▶ [Work instructions] Every line in the data below that includes "veya" belongs in the answer, copied as it stands.

*** Entries provided Section Begins ***

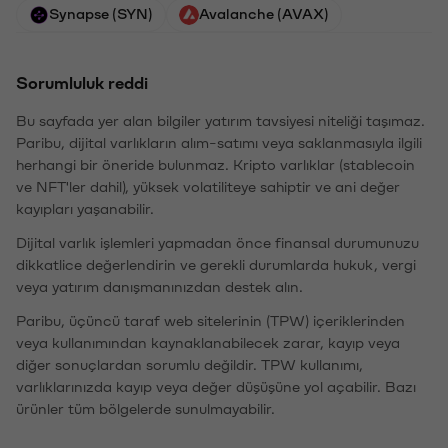
Synapse (SYN)
Avalanche (AVAX)
Sorumluluk reddi
Bu sayfada yer alan bilgiler yatırım tavsiyesi niteliği taşımaz.
Paribu, dijital varlıkların alım-satımı veya saklanmasıyla ilgili
herhangi bir öneride bulunmaz. Kripto varlıklar (stablecoin
ve NFT'ler dahil), yüksek volatiliteye sahiptir ve ani değer
kayıpları yaşanabilir.
Dijital varlık işlemleri yapmadan önce finansal durumunuzu
dikkatlice değerlendirin ve gerekli durumlarda hukuk, vergi
veya yatırım danışmanınızdan destek alın.
Paribu, üçüncü taraf web sitelerinin (TPW) içeriklerinden
veya kullanımından kaynaklanabilecek zarar, kayıp veya
diğer sonuçlardan sorumlu değildir. TPW kullanımı,
varlıklarınızda kayıp veya değer düşüşüne yol açabilir. Bazı
ürünler tüm bölgelerde sunulmayabilir.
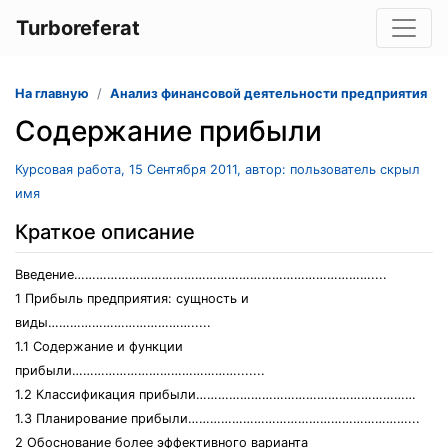
Turboreferat
На главную
Анализ финансовой деятельности предприятия
Содержание прибыли
Курсовая работа, 15 Сентября 2011, автор: пользователь скрыл
имя
Краткое описание
Введение………………………………………………………………………....
1 Прибыль предприятия: сущность и
виды………………………………….....
1.1 Содержание и функции
прибыли……………………………………….......
1.2 Классификация прибыли……………………………………………………
1.3 Планирование прибыли……………………………………………………...
2 Обоснование более эффективного варианта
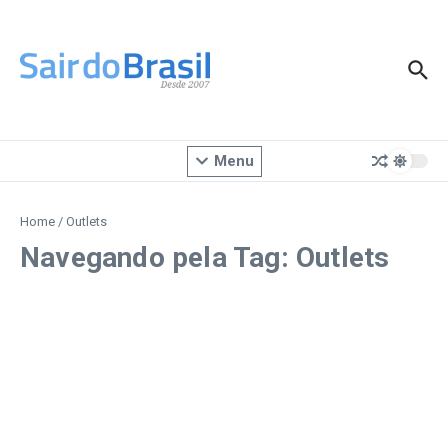
Ir para o conteúdo
Menu
Home
/
Outlets
Navegando pela Tag: Outlets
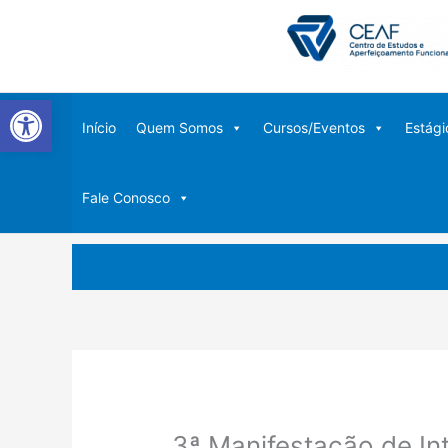
Ir
para
o
conteúdo
Abrir a barra de ferramentas
Início
Quem Somos
Cursos/Eventos
Estági
Fale Conosco
3ª Manifestação de In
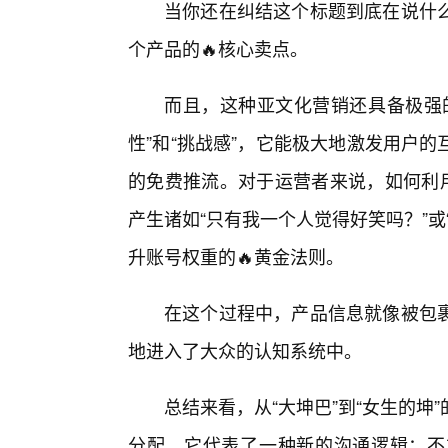
当你还在纠结这个标题到底在说什
个产品的🔥核心卖点。
而且，这种亚文化营销还具备极强
性”和“挑战感”，它能极大地激发用户
的免费推流。对于运营者来说，如何利用
产生诸如“只有我一个人觉得好笑吗？”
升账号权重的🔥黄金法则。
在这个过程中，产品信息就像被包
地进入了大众的认知系统中。
总结来看，从“大坤巴”到“女生的
分配。它代表了一种新的沟通逻辑：不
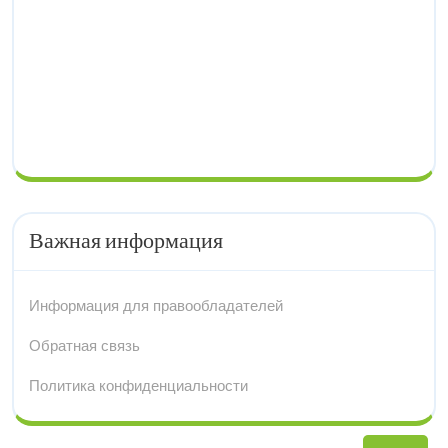
Важная информация
Информация для правообладателей
Обратная связь
Политика конфиденциальности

*** Entries provided Section Ends ***

▶ [Task output]
Paribu, dijital varlıkların alım-satımı veya saklanmasıyla ilgili
veya yatırım danışmanınızdan destek alın.
veya kullanımından kaynaklanabilecek zarar, kayıp veya
varlıklarınızda kayıp veya değer düşüşüne yol açabilir. Bazı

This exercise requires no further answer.